What the task requires. All of the data that follows should be written out exactly.

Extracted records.
· · · · ·

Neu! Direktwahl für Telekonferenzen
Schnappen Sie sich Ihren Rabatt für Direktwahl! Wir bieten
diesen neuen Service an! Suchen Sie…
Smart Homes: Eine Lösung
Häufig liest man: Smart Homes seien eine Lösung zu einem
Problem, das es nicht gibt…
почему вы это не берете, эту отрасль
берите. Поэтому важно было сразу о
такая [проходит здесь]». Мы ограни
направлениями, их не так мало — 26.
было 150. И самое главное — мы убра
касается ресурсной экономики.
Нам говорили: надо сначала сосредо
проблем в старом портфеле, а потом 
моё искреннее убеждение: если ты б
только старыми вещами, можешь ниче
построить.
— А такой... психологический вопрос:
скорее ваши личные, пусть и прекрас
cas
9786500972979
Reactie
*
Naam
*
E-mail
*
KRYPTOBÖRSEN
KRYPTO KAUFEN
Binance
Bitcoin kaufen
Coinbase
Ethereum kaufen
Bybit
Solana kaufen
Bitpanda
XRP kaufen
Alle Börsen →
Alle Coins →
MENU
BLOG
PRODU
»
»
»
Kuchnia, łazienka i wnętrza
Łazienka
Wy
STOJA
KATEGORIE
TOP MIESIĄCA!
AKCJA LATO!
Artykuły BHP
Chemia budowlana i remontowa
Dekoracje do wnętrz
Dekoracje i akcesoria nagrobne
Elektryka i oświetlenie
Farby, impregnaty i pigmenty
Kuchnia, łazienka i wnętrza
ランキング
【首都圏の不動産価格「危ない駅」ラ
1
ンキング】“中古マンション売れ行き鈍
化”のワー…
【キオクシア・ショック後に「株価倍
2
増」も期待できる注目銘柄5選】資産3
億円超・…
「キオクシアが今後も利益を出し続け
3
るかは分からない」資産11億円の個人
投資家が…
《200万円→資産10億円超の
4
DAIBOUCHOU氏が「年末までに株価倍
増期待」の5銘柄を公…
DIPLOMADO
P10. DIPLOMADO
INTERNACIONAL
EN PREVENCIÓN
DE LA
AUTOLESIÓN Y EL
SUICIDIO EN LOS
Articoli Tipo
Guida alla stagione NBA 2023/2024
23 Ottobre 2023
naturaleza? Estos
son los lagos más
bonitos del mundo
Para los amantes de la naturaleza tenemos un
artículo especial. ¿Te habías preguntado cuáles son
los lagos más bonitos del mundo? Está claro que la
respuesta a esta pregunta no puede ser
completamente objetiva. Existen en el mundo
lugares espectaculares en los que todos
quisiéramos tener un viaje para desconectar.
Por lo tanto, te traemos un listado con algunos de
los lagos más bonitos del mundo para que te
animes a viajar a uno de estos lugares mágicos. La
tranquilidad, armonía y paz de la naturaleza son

· · · · ·

Exercise solution.
Neu! Direktwahl für Telekonferenzen
Schnappen Sie sich Ihren Rabatt für Direktwahl! Wir bieten
diesen neuen Service an! Suchen Sie…
Smart Homes: Eine Lösung
Häufig liest man: Smart Homes seien eine Lösung zu einem
Problem, das es nicht gibt…
почему вы это не берете, эту отрасль
берите. Поэтому важно было сразу о
такая [проходит здесь]». Мы ограни
направлениями, их не так мало — 26.
было 150. И самое главное — мы убра
касается ресурсной экономики.
Нам говорили: надо сначала сосредо
проблем в старом портфеле, а потом 
моё искреннее убеждение: если ты б
только старыми вещами, можешь ниче
построить.
— А такой... психологический вопрос:
скорее ваши личные, пусть и прекрас
cas
9786500972979
Reactie
*
Naam
*
E-mail
*
KRYPTOBÖRSEN
KRYPTO KAUFEN
Binance
Bitcoin kaufen
Coinbase
Ethereum kaufen
Bybit
Solana kaufen
Bitpanda
XRP kaufen
Alle Börsen →
Alle Coins →
MENU
BLOG
PRODU
»
»
»
Kuchnia, łazienka i wnętrza
Łazienka
Wy
STOJA
KATEGORIE
TOP MIESIĄCA!
AKCJA LATO!
Artykuły BHP
Chemia budowlana i remontowa
Dekoracje do wnętrz
Dekoracje i akcesoria nagrobne
Elektryka i oświetlenie
Farby, impregnaty i pigmenty
Kuchnia, łazienka i wnętrza
ランキング
【首都圏の不動産価格「危ない駅」ラ
1
ンキング】“中古マンション売れ行き鈍
化”のワー…
【キオクシア・ショック後に「株価倍
2
増」も期待できる注目銘柄5選】資産3
億円超・…
「キオクシアが今後も利益を出し続け
3
るかは分からない」資産11億円の個人
投資家が…
《200万円→資産10億円超の
4
DAIBOUCHOU氏が「年末までに株価倍
増期待」の5銘柄を公…
DIPLOMADO
P10. DIPLOMADO
INTERNACIONAL
EN PREVENCIÓN
DE LA
AUTOLESIÓN Y EL
SUICIDIO EN LOS
Articoli Tipo
Guida alla stagione NBA 2023/2024
23 Ottobre 2023
naturaleza? Estos
son los lagos más
bonitos del mundo
Para los amantes de la naturaleza tenemos un
artículo especial. ¿Te habías preguntado cuáles son
los lagos más bonitos del mundo? Está claro que la
respuesta a esta pregunta no puede ser
completamente objetiva. Existen en el mundo
lugares espectaculares en los que todos
quisiéramos tener un viaje para desconectar.
Por lo tanto, te traemos un listado con algunos de
los lagos más bonitos del mundo para que te
animes a viajar a uno de estos lugares mágicos. La
tranquilidad, armonía y paz de la naturaleza son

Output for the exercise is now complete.